Page 1 of 1

My weird anything to CP1252 how-to

Posted: 2023-05-23 18:35:45
by MrObama2022
This is weird but it worked for my scripts where UTF8Decode or other functions fail. I used it for ComicsBox ifs script

If you can't get CP1252 valid charset using the standard UTF8Decode or similar functions or procedures, this is how to build your conversion procedure.

1. Remove any conversion function from your script and save the unchanged page content to a debug file (you can use DumpPage())

2. Test the script then open the dump file with an hex editor (I use the free and open source wxHexEditor 0.24 beta for windows)

3. Look at all untranslated characters (example: àis malformed BUT &#39 is a valid html character) and get their hex characters

4. Finally you will have a list of all untranslated characters and you can notice they share few prefixes. Example:
C382C2B0, C382C2AD, C382C48D and so on.

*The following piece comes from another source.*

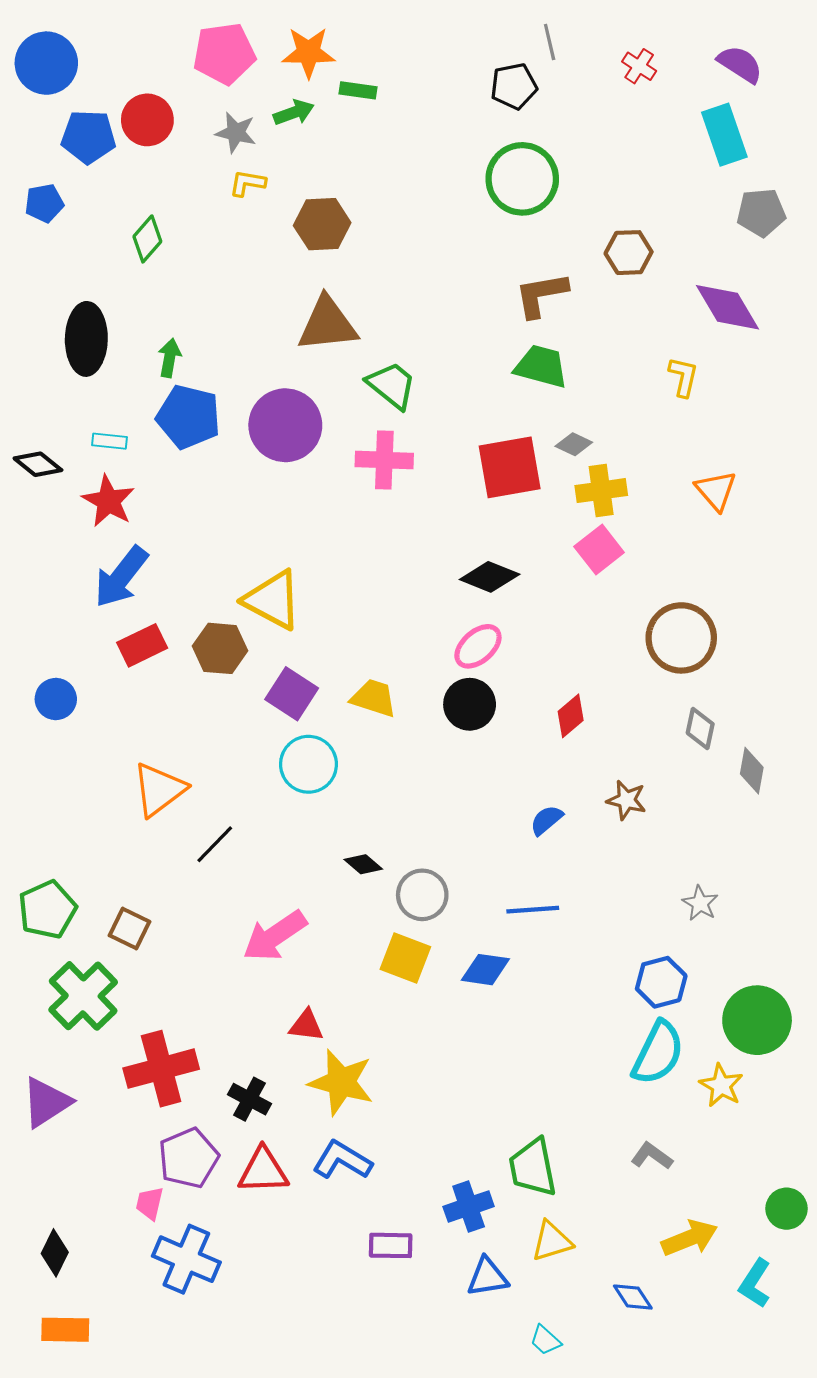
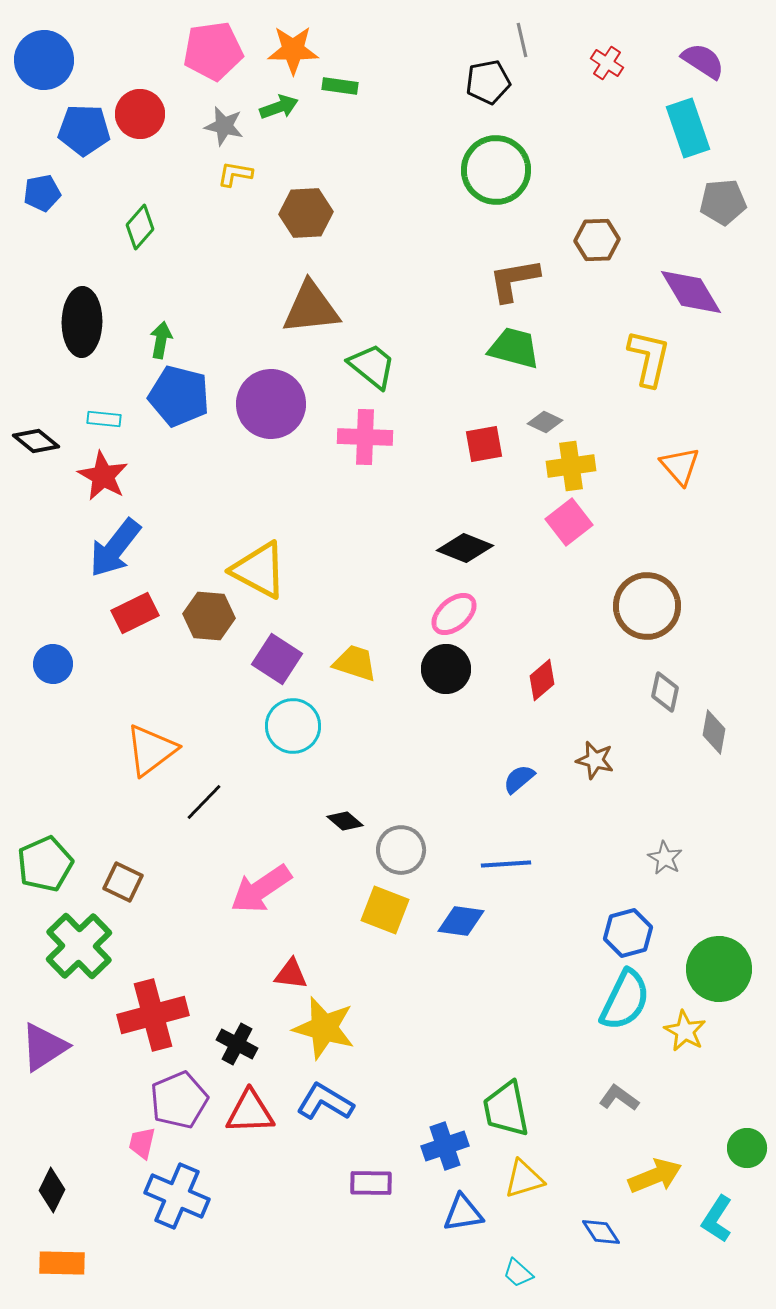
yellow L-shape: (683, 377) -> (649, 358), size x1.5
red square: (510, 467) -> (484, 444), size x0.6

As you can see, in this example I have a common "C382C2" for 2 of 3 untranslated characters and "C382C4" for another one. So these 2 are my "prefixes". A prefix can be very long (5 or more characters). Maybe you have to test more and more pages to get all prefixes.

5. Get the wanted character looking the original site page in your browser. Example: … is showed c3a2c280c2a6

6. This is the my conversion function in javascript, save the html file in your pc.

Code: Select all

<html>
<head>
<title>Weird conversion function</title>
</head>
<body>
<script>
const char = "…";
const utf8EncodedChar = unescape(encodeURIComponent(char));

let hex = "";
for (let i = 0; i < utf8EncodedChar.length; i++) {
  hex += utf8EncodedChar.charCodeAt(i).toString(16);
}

document.writeln(`La sequenza esadecimale di "${char}" in UTF-8 è: ${hex}<br>`);

const hexPrefix = hex.substring(0, hex.length - 2);

const decoder = new TextDecoder("utf-8");

let str = "";
for (let i = 0; i < hexPrefix.length; i += 2) {
  str += 'chr(' + parseInt(hexPrefix.substr(i, 2), 16).toString(10) + ') + ';
}

for (let i = 128; i <= 191; i++) {
  let tmp = i.toString(16);
  if (tmp.length < 2)
    tmp = "0" + tmp;
  const hexSequence = hexPrefix + tmp;
  const byteSequence = hexSequence.match(/.{1,2}/g).map((byte) => parseInt(byte, 16));
  const char2 = decoder.decode(new Uint8Array(byteSequence));
  document.writeln(`str := StringReplace(str, (${str}chr(${i})), '${char2}');<br>`);
}

</script>
</body>
</html>

7. Open the script in your browser. Now have a look at the output: you can see where … is:

Code: Select all

str := StringReplace(str, (chr(226) + chr(128) + chr(166)), '…');
8. Look again at your original site page and how … is in your hex editor. If it's not e280a6 (that is: 226 128 166 in decimal format) you need to add a further conversion. So if in your script you have c3a2c280c2a6 what you have to do is convert 'c3a2c280c2' prefix in 'e280'
and you can do this with this assignment:

Code: Select all

str := StringReplace(str, (chr(195) + chr(162) + chr(194) + chr(128) + chr(194)), (chr(226) + chr(128)));
Put this line before the lines you get from javascript script

9. Now you have to be sure all characters are well displayed in CP1252. CP1252 only support 255 characters so you don't have … but you can use ... instead. So apply this replace for all lines you got from Javascript script. If you can't find a good replace set of characters for a UTF8 character you can use void string so that character will not be showed/translated at all (I prefer this to ? or invalid characters but it's up to you)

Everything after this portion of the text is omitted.